Chief and Pop were the only 100% reliable drivers, none of the others could ever get square to the dock in those close confines. Occasionally a driver would make several attempts, but still leave an open angle between the trailer floor and the dock. We were thankful that those trucks never had large quantities of mail for us. None of us ever got hurt taking bags and packages out of those trailers, but the danger was there. Usually one of us would get into the trailer and throw stuff out to the others.

Extra truckers were called into service during the Christmas rush. I remember one who wouldn’t even venture into the alley. He looked it over and then decided to park in the street in front of the Post Office. We wheeled a cart out to the street and he handed the mail bags out to us from the side door of the trailer.

How did we make it this far?

shutterstock_100042940

Nothing has been heard from this corner for ten days. I don’t have a good explanation for that, except that my mind has been elsewhere. Our 50th wedding anniversary is coming up in a few days and I have been contemplating how we got here and where do we go from here. In between all that heavy thinking I have been able to get some useful things done, like finish painting the garage and clean out much of the accumulated detritus inside.

When Chris and I married on Saturday, August 1, 1970 I was 28 years old, had a good job and a place to live; Chris was 17. I think in some ways she was the more mature person. I had grown up walking on eggshells is dread of the next explosion of anger from my father. He was never violent, except with his tongue, but that left me with a fear of anything that might lead to conflict.

But I found a new Father a few months before the wedding day. In the spring of the year I was facing a crisis, several of them in fact. A feeling of doom was building up inside and I didn’t know what to do. I took a drive around the countryside to consider that dark cloud in the fresh air and sunshine. When I got home I knelt and confessed to God that all of my troubles were of my own doing, they were not the fault of anyone else, and asked Him to forgive me and help me find a way out. Then I made a very open-ended promise: I would do anything He asked of me for the rest of my life.

It didn’t seem like anything much happened, yet the feeling of doom was gone and I was able to make rational decisions.
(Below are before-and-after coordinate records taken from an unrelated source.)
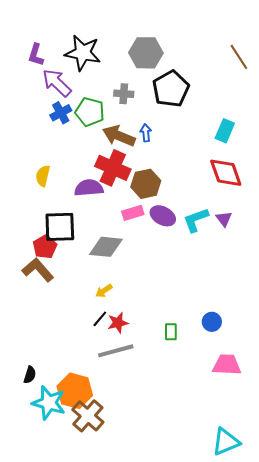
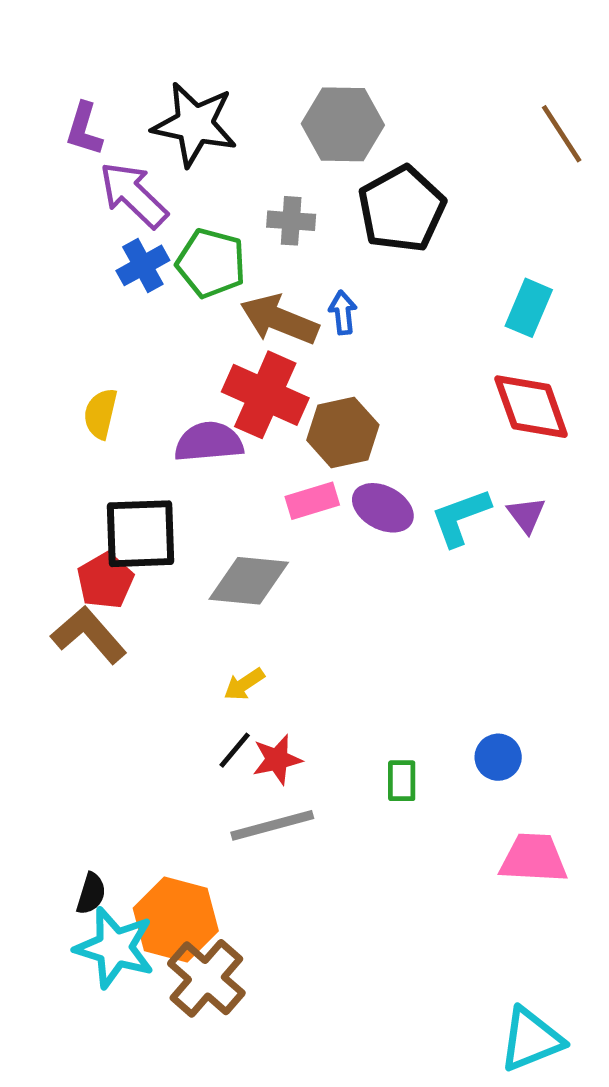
black semicircle: (30, 375) -> (91, 894), moved

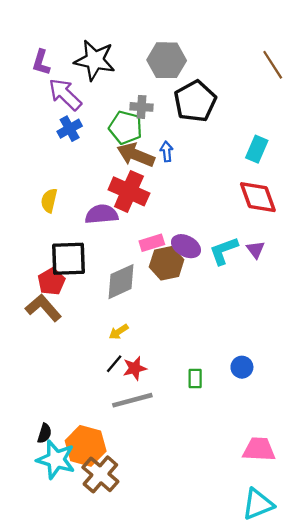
green pentagon: (211, 263) -> (126, 128), moved
brown hexagon: (343, 433) -> (167, 263), moved
gray diamond: (249, 581) -> (121, 282), turned -30
pink trapezoid: (533, 858) -> (259, 449), moved

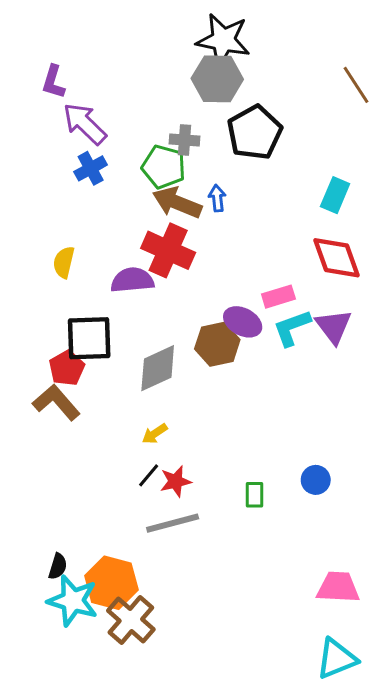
black star: (95, 60) -> (223, 40), moved
pink rectangle: (152, 243) -> (278, 297), moved
purple triangle: (256, 250) -> (334, 326), size x1.5

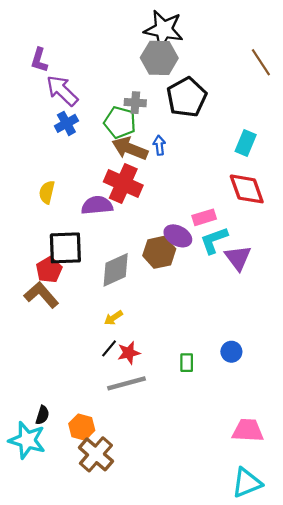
purple triangle: (334, 326) -> (238, 258), moved
orange hexagon: (111, 583) -> (82, 427), size x0.7
cyan star: (73, 601) -> (27, 440), moved

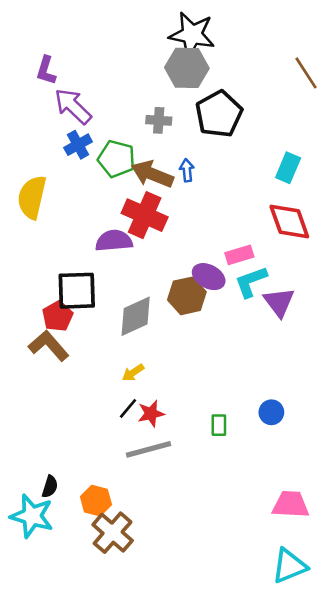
green pentagon: (120, 122) -> (116, 159), moved
yellow semicircle: (47, 192) -> (32, 197), moved, size x1.6

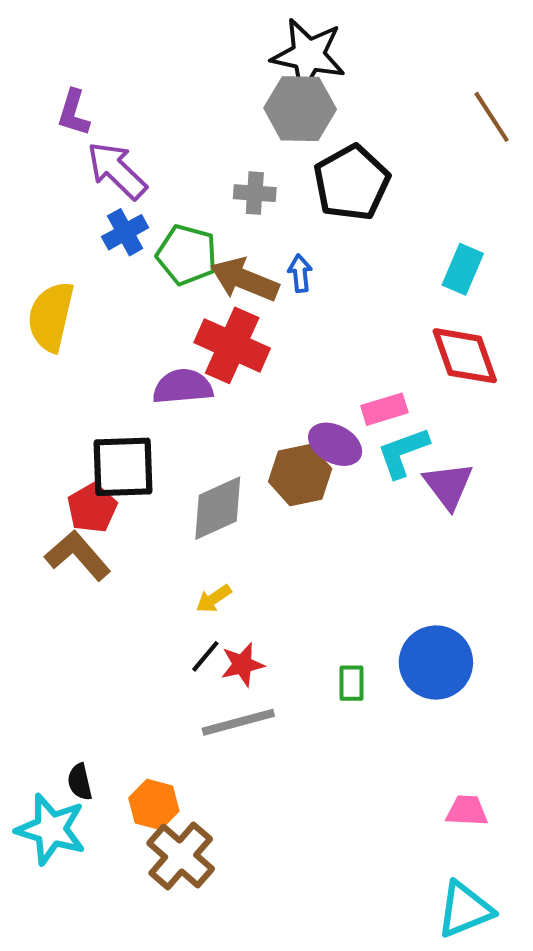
blue circle: (271, 412) -> (436, 662), size x1.8
black semicircle: (50, 487) -> (80, 782), turned 150
pink trapezoid: (291, 504) -> (467, 811), size x0.7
Several months later it dawned on me that my life had changed, my interests and my goals were leading in a totally different direction and that change had begun when I prayed. Up to that time I had taken a very cynical view of people who claimed to be born again; most of them were not any more honest or honourable than others who made no boast of knowing God.

But I could not deny that I had changed, was still changing. That must be what the Bible calls a new birth, the beginning of a new kind of life. It’s not so much that I know God, but He knows me and remembers the promise I made back in the spring of 1970. Every once in a while He asks me to do something, often it is a habit or an attitude that needs to go, and reminds me that this is part of what I promised. I believe that is a big part of the reason I am still married to the same lady after 50 years.